As data becomes easier to access by the right users, the more they can actually use it for.

Scalability

At a certain point, having half automated scripts run by cron might be too chaotic. Sure, if you only need 2-3 simple data workflows managed. This might be fine.

But as your data use cases grow.

As your data team grows.

As the end-users of said data grows.

You’ll want data pipeline systems that make it easy to automate.

Think about having to rerun 200 data pipelines. That’s logistically difficult if you can’t easily kick all the jobs off and track their successes or failures.

Outcomes

building reliable data pipelines

 

Data pipelines can be easily built without pipelines. But I think it’s important to think about the “so what”. Why are you building your data pipeline?

Is it to automate a process, and if so, does it need to ingest data into the data warehouse?

What business goal are you hoping to drive with the building of your pipeline? Every new data pipeline you build without a clear purpose just becomes a technical liability over time. It increases cost, maintenance time, etc.

So what is your team hoping to do with the data pipeline?

Here are a few examples, you could say your data pipeline:

  • Reduces unnecessary discounting by analyzing win/loss data and discounts to show where deals close without price concessions.
  • Improves onboarding success by identifying which onboarding steps and early product behaviors correlate with long-term retention.
  • Reduces support costs by linking support tickets to product events to eliminate the root causes driving repeat issues.
  • Increases retention through proactive customer success by alerting CS teams when usage drops or support volume spikes.

Timeliness

One of the great things about data pipelines is that they are easy to track and can run whenever you need them to.

Meaning, if you need them to prepare a data set prior to 8 AM, they can do that. You know how long it’ll take(assuming nothing goes wrong, and even then, likely you can set up some level of recoverability).

An analyst doesn’t have to wake-up early to make sure the data gets processed in an Excel file. Instead, it can land in a table and be picked up as needed.

Accuracy

We in the data world love talking about data quality. Well, the data pipeline is one of the many places where data can be transformed improperly. Data can be duplicated, removed, and or altered in such a way that it is no longer accurate.

Data pipelines are a great place to check for data issues.

This can occur before even processing the data to check that the source contains the expected fields and ranges of data. From there, as you transform the data throughout your pipeline, you’ll likely need to implement other checks.

Consistency

The problem with “Excel data pipelines” is they offer room for errors. You copy and paste the wrong data set or forget to update a formula.

A programmed data pipeline, is repeatable and consistent.

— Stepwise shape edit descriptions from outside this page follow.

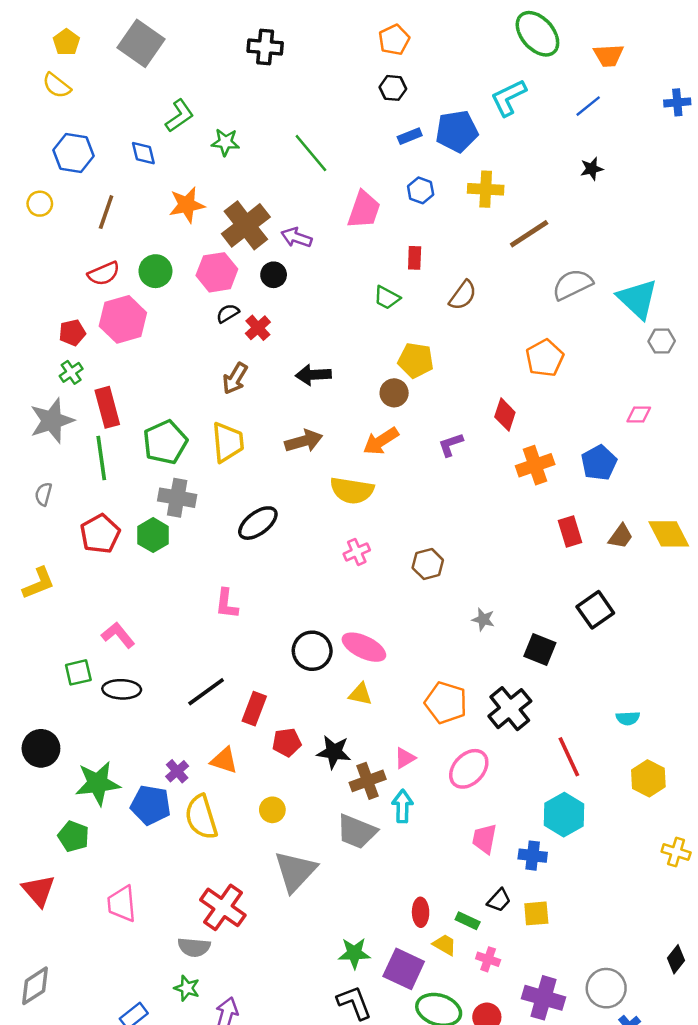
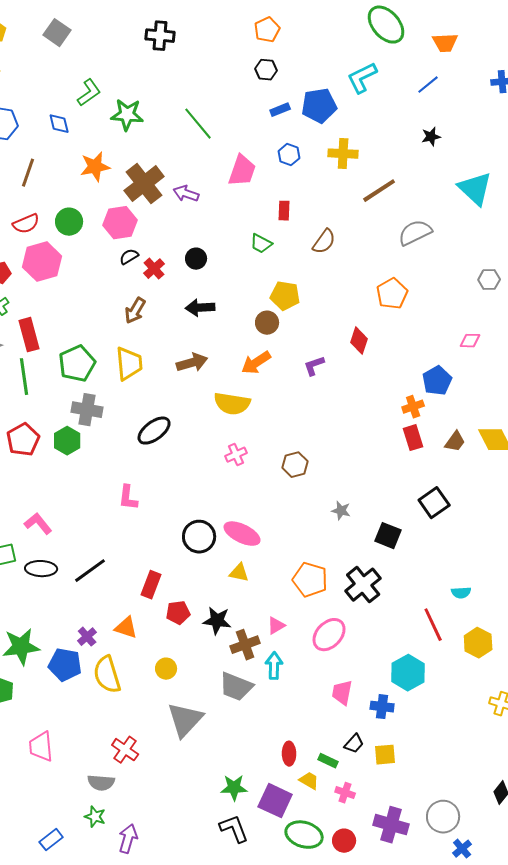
gray square: (141, 43) -> (57, 33), size x0.7
green star: (225, 142) -> (127, 115), size x1.4
black circle: (274, 275) -> (196, 259), moved
cyan triangle: (638, 299) -> (475, 189), moved
orange cross: (535, 465) -> (413, 407), moved, size x0.7
black line: (206, 692) -> (90, 571), moved
red line: (569, 757) -> (433, 625), moved
red cross: (223, 907) -> (125, 750), size x0.7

You can create logic to check for errors like the wrong data being inserted or if dimensional data is missing. So even if you do have some issue, it can flag it early. It also helps avoid a fat-finger issue where someone accidentally thumbs in a number.

Recoverability

Sometimes, the wrong data enters a data workflow. Meaning, you’re going to want to be able to detect that and then be able to rerun our data processes easily without having to worry about what else could go wrong.

We don’t want to worry about duplicate data.

We don’t want to worry about a small step being missed.

So having the process codified ensures we know exactly what will happen in terms of data tables being populated.

Final Thoughts And What Is Coming

Data pipelines are everywhere in companies. They take many different shapes and forms, but overall, their goal is to do more than just move data from point A to B.

A good data pipeline creates trust. It gives teams confidence that the data they rely on will be there when they need it, in a form they can actually use, and in a way that supports real decisions and real workflows. That might mean powering a dashboard, feeding a model, triggering an alert, enriching a CRM, or simply saving an analyst from spending three hours every Monday stitching together CSVs.

That is also why the conversation around data pipelines needs to mature a bit. Too often, people talk about pipelines as if they are just technical plumbing. But the best data engineers know that pipelines are really delivery systems for business value. They are how raw operational activity becomes something usable, repeatable, and scalable.

And in this AI-heavy era, that matters even more.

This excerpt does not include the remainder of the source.